*WORK INSTRUCTIONS*.
Examine each line of the data, and copy the ones containing "this".

*TASK MATERIAL*.
[Start of Attachment]
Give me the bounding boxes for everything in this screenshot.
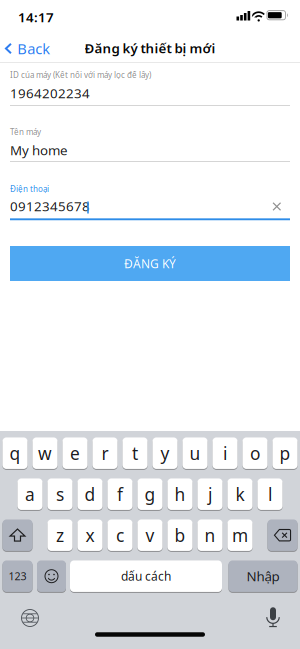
staticText: l	[268, 483, 272, 506]
staticText: v	[146, 524, 154, 547]
button[interactable]: Shift	[0, 0, 300, 649]
button[interactable]: Delete	[0, 0, 300, 649]
button[interactable]: f	[0, 0, 300, 649]
staticText: y	[160, 442, 170, 465]
button[interactable]: e	[0, 0, 300, 649]
staticText: n	[204, 524, 216, 547]
staticText: Điện thoại	[10, 184, 49, 194]
button[interactable]: y	[0, 0, 300, 649]
staticText: 123	[8, 569, 26, 583]
staticText: a	[25, 483, 35, 506]
staticText: u	[190, 442, 200, 465]
staticText: My home	[10, 141, 68, 159]
button[interactable]: t	[0, 0, 300, 649]
staticText: i	[223, 442, 227, 465]
staticText: o	[250, 442, 260, 465]
button[interactable]: p	[0, 0, 300, 649]
staticText: Tên máy	[10, 127, 41, 137]
staticText: p	[280, 442, 290, 465]
staticText: d	[84, 483, 96, 506]
button[interactable]: k	[0, 0, 300, 649]
button[interactable]: i	[0, 0, 300, 649]
button[interactable]: Next keyboard	[22, 610, 38, 626]
button[interactable]: r	[0, 0, 300, 649]
button[interactable]: 123	[0, 0, 300, 649]
button[interactable]: l	[0, 0, 300, 649]
staticText: 0912345678	[10, 197, 90, 215]
staticText: dấu cách	[121, 568, 171, 584]
staticText: 14:17	[18, 8, 54, 26]
button[interactable]: w	[0, 0, 300, 649]
staticText: m	[232, 524, 248, 547]
staticText: Back	[17, 39, 50, 58]
staticText: ĐĂNG KÝ	[124, 256, 176, 271]
staticText: x	[86, 524, 94, 547]
staticText: 1964202234	[10, 84, 90, 102]
button[interactable]: c	[0, 0, 300, 649]
staticText: b	[174, 524, 186, 547]
button[interactable]: b	[0, 0, 300, 649]
button[interactable]: Nhập	[0, 0, 300, 649]
staticText: r	[102, 442, 108, 465]
button[interactable]: x	[0, 0, 300, 649]
button[interactable]: ĐĂNG KÝ	[10, 246, 290, 281]
button[interactable]: a	[0, 0, 300, 649]
staticText: s	[56, 483, 64, 506]
button[interactable]: o	[0, 0, 300, 649]
button[interactable]: z	[0, 0, 300, 649]
staticText: ID của máy (Kết nối với máy lọc để lấy)	[10, 70, 151, 80]
staticText: q	[10, 442, 20, 465]
staticText: h	[174, 483, 186, 506]
staticText: j	[208, 483, 212, 506]
button[interactable]: g	[0, 0, 300, 649]
button[interactable]: dấu cách	[0, 0, 300, 649]
staticText: Nhập	[246, 567, 280, 585]
button[interactable]: m	[0, 0, 300, 649]
staticText: z	[56, 524, 64, 547]
button[interactable]: Emoji	[0, 0, 300, 649]
button[interactable]: Dictation	[266, 607, 280, 627]
staticText: f	[117, 483, 123, 506]
staticText: t	[132, 442, 138, 465]
button[interactable]: Back	[2, 34, 53, 64]
staticText: g	[144, 483, 156, 506]
button[interactable]: n	[0, 0, 300, 649]
button[interactable]: u	[0, 0, 300, 649]
staticText: w	[38, 442, 52, 465]
button[interactable]: Clear text	[272, 202, 282, 211]
staticText: k	[236, 483, 244, 506]
button[interactable]: v	[0, 0, 300, 649]
button[interactable]: d	[0, 0, 300, 649]
button[interactable]: j	[0, 0, 300, 649]
button[interactable]: s	[0, 0, 300, 649]
staticText: c	[116, 524, 124, 547]
button[interactable]: q	[0, 0, 300, 649]
staticText: e	[70, 442, 80, 465]
staticText: Đăng ký thiết bị mới	[84, 39, 216, 57]
button[interactable]: h	[0, 0, 300, 649]
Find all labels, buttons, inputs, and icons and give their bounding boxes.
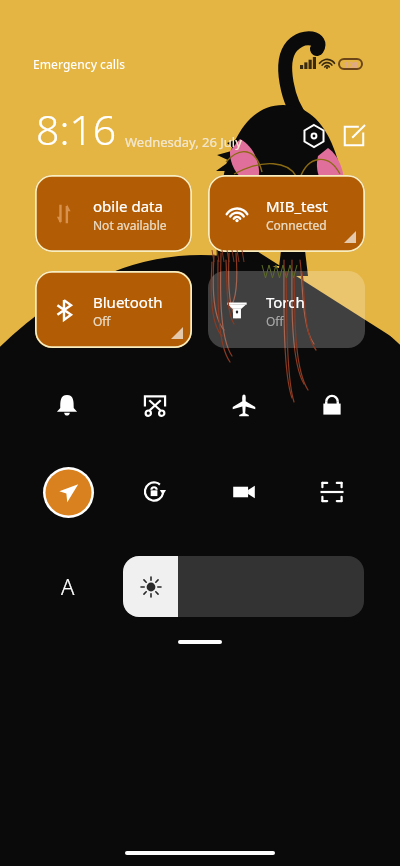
staticText: Off: [93, 313, 111, 329]
button[interactable]: Airplane mode: [222, 383, 266, 427]
button[interactable]: Brightness: [123, 556, 364, 617]
button[interactable]: Edit: [338, 120, 370, 152]
button[interactable]: Screen record: [222, 470, 266, 514]
button[interactable]: Auto brightness: [50, 570, 86, 602]
staticText: obile data: [93, 196, 163, 216]
button[interactable]: Screen cast: [133, 383, 177, 427]
staticText: Wednesday, 26 July: [125, 133, 242, 151]
staticText: Torch: [266, 292, 305, 312]
button[interactable]: Bluetooth: [35, 271, 192, 348]
staticText: MIB_test: [266, 196, 328, 216]
button[interactable]: Location: [43, 467, 94, 518]
staticText: Off: [266, 313, 284, 329]
button[interactable]: Auto rotate: [133, 470, 177, 514]
staticText: 100: [344, 59, 358, 69]
button[interactable]: obile data: [35, 175, 192, 252]
staticText: 8:16: [36, 101, 117, 157]
staticText: A: [61, 571, 75, 601]
button[interactable]: Settings: [298, 120, 330, 152]
staticText: Connected: [266, 217, 327, 233]
button[interactable]: MIB_test: [208, 175, 365, 252]
button[interactable]: Torch: [208, 271, 365, 348]
button[interactable]: Notifications: [45, 383, 89, 427]
staticText: Not available: [93, 217, 167, 233]
button[interactable]: Scan QR code: [310, 470, 354, 514]
staticText: Emergency calls only: [33, 56, 145, 72]
staticText: Bluetooth: [93, 292, 163, 312]
button[interactable]: Lock: [310, 383, 354, 427]
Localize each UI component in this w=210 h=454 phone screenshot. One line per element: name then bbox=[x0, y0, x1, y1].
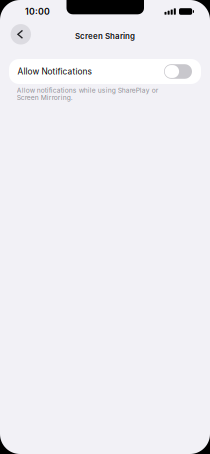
staticText: Screen Sharing bbox=[75, 31, 135, 41]
staticText: Allow Notifications bbox=[18, 66, 92, 77]
button[interactable]: Off bbox=[9, 59, 201, 84]
staticText: 10:00 bbox=[25, 6, 50, 17]
staticText: Allow notifications while using SharePla… bbox=[17, 86, 159, 94]
staticText: Screen Mirroring. bbox=[17, 94, 73, 102]
button[interactable]: Back bbox=[9, 22, 33, 46]
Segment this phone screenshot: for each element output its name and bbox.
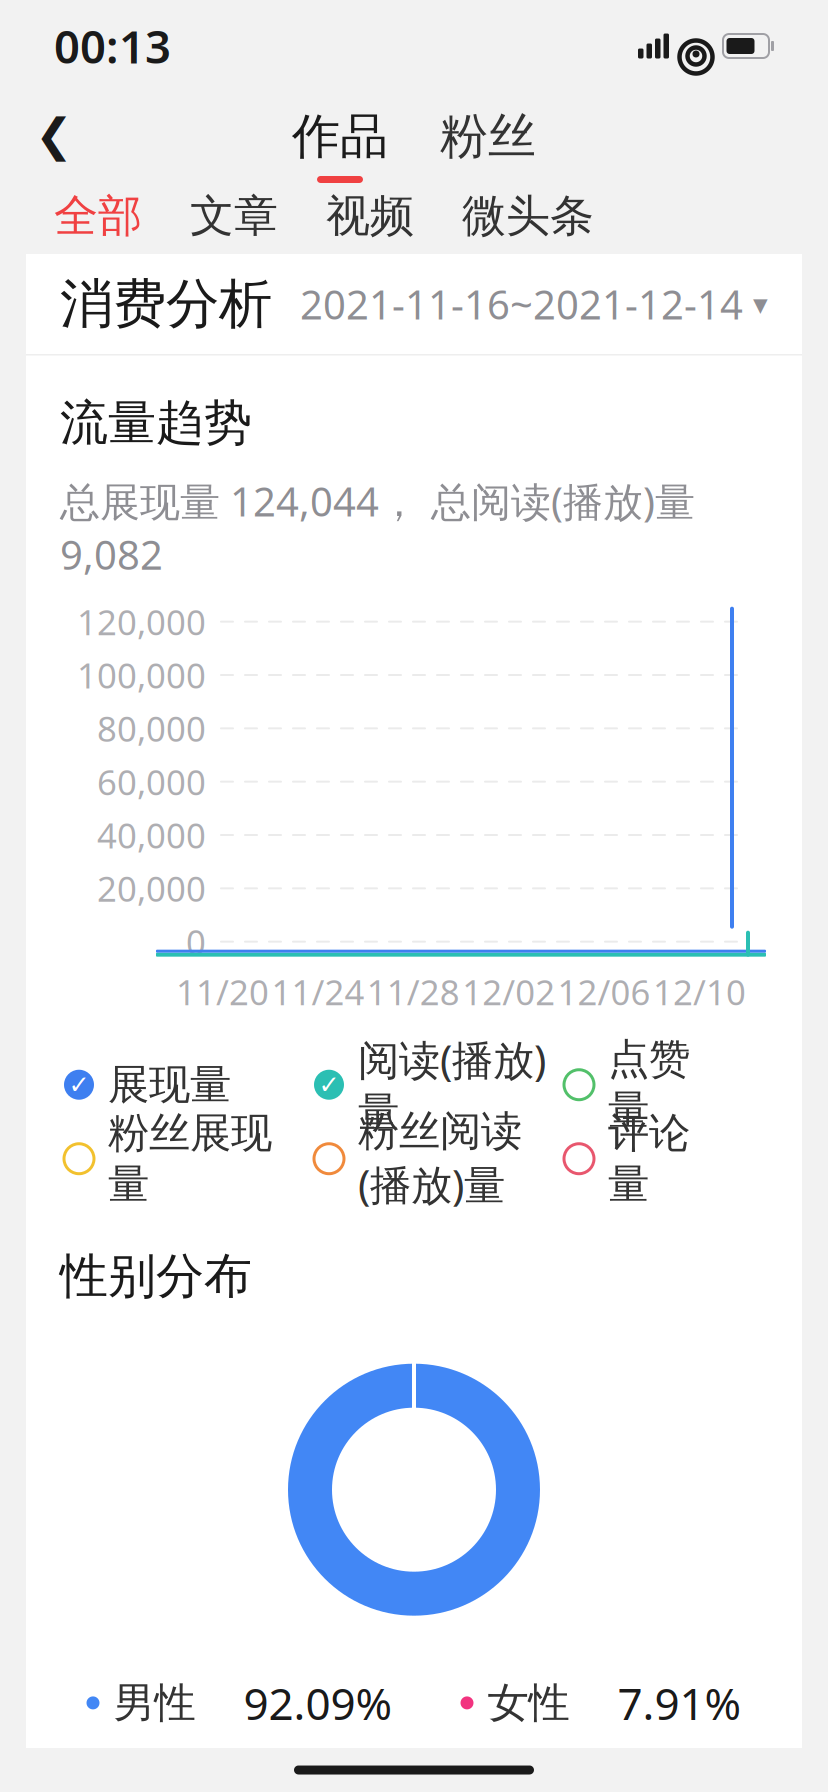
staticText: 2021-11-16~2021-12-14 xyxy=(300,277,743,330)
staticText: 视频 xyxy=(326,189,414,243)
staticText: 粉丝展现量 xyxy=(108,1108,272,1210)
button[interactable]: 全部 xyxy=(30,178,166,254)
staticText: 92.09% xyxy=(244,1674,392,1732)
button[interactable]: 粉丝展现量 xyxy=(64,1135,314,1183)
staticText: 男性 xyxy=(114,1678,196,1728)
staticText: 点赞量 xyxy=(608,1034,690,1136)
staticText: 消费分析 xyxy=(60,271,272,337)
staticText: 12/06 xyxy=(558,969,651,1015)
button[interactable]: 作品 xyxy=(284,102,396,188)
staticText: ❮ xyxy=(35,109,73,161)
staticText: 20,000 xyxy=(97,865,206,911)
button[interactable]: 评论量 xyxy=(564,1135,724,1183)
staticText: 11/24 xyxy=(271,969,364,1015)
staticText: 全部 xyxy=(54,189,142,243)
button[interactable]: ✓ xyxy=(64,1061,314,1109)
staticText: 0 xyxy=(186,919,206,965)
button[interactable]: 点赞量 xyxy=(564,1061,724,1109)
staticText: 粉丝 xyxy=(440,107,536,166)
staticText: 120,000 xyxy=(77,599,206,645)
staticText: ✓ xyxy=(318,1070,340,1099)
staticText: 粉丝阅读(播放)量 xyxy=(358,1106,522,1212)
button[interactable]: 视频 xyxy=(302,178,438,254)
staticText: 流量趋势 xyxy=(60,394,252,452)
button[interactable]: 2021-11-16~2021-12-14 xyxy=(300,267,768,340)
staticText: 11/28 xyxy=(367,969,460,1015)
staticText: 11/20 xyxy=(176,969,269,1015)
staticText: 80,000 xyxy=(97,705,206,751)
staticText: 100,000 xyxy=(77,652,206,698)
staticText: 女性 xyxy=(488,1678,570,1728)
button[interactable]: ✓ xyxy=(314,1061,564,1109)
staticText: 总展现量 124,044， 总阅读(播放)量 9,082 xyxy=(60,474,695,581)
button[interactable]: 文章 xyxy=(166,178,302,254)
staticText: 12/10 xyxy=(653,969,746,1015)
staticText: 作品 xyxy=(292,107,388,166)
staticText: 文章 xyxy=(190,189,278,243)
staticText: 12/02 xyxy=(462,969,555,1015)
button[interactable]: Back xyxy=(14,92,94,178)
staticText: 展现量 xyxy=(108,1059,231,1110)
button[interactable]: 粉丝 xyxy=(432,102,544,188)
button[interactable]: 粉丝阅读(播放)量 xyxy=(314,1135,564,1183)
staticText: 60,000 xyxy=(97,759,206,805)
staticText: ✓ xyxy=(68,1070,90,1099)
staticText: 7.91% xyxy=(618,1674,742,1732)
staticText: ▾ xyxy=(753,287,768,321)
staticText: 性别分布 xyxy=(60,1247,252,1306)
staticText: 40,000 xyxy=(97,812,206,858)
button[interactable]: 微头条 xyxy=(438,178,618,254)
staticText: 评论量 xyxy=(608,1108,690,1210)
staticText: 阅读(播放)量 xyxy=(358,1032,546,1138)
staticText: 00:13 xyxy=(54,16,171,76)
staticText: 微头条 xyxy=(462,189,594,243)
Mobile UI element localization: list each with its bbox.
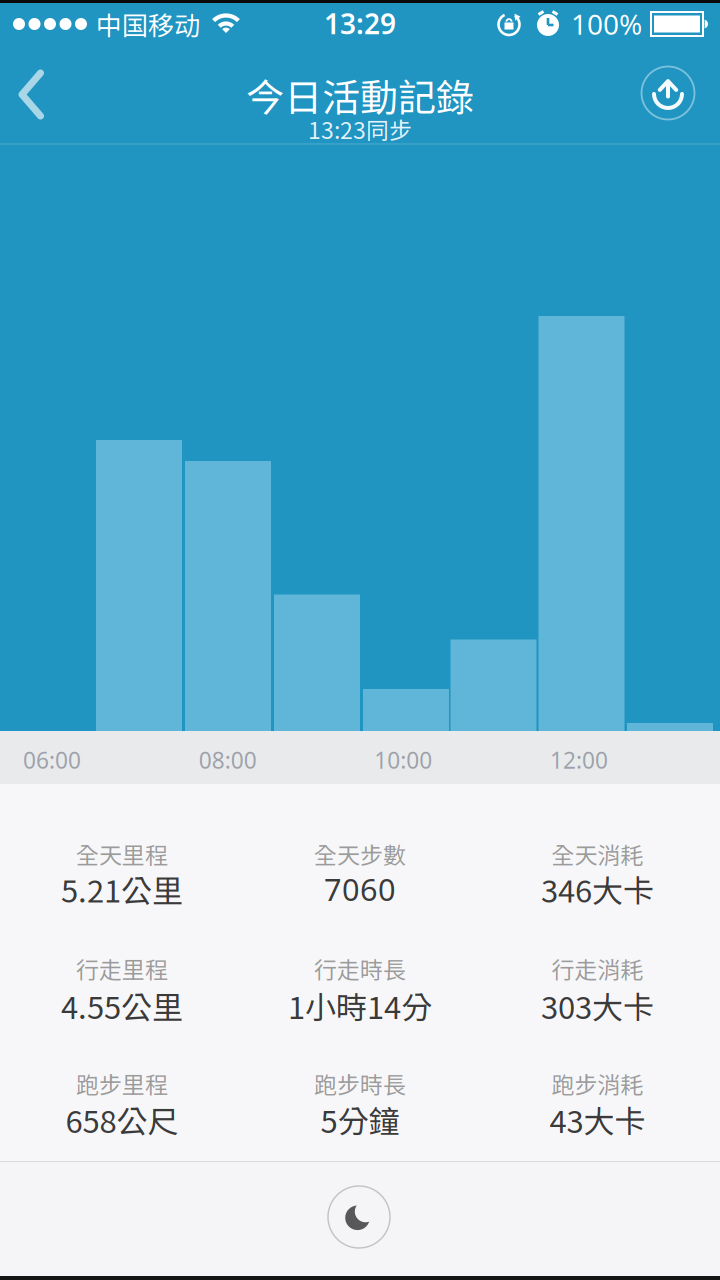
[End of Attachment]
*OUTPUT OF THE TASK*.
Give me the bounding boxes for everything in this screenshot.
Localize each UI component in this w=210 h=454 phone screenshot. One line per element: name then bbox=[x0, y0, x1, y1].
Segment this phone screenshot: for each element output its name and bbox.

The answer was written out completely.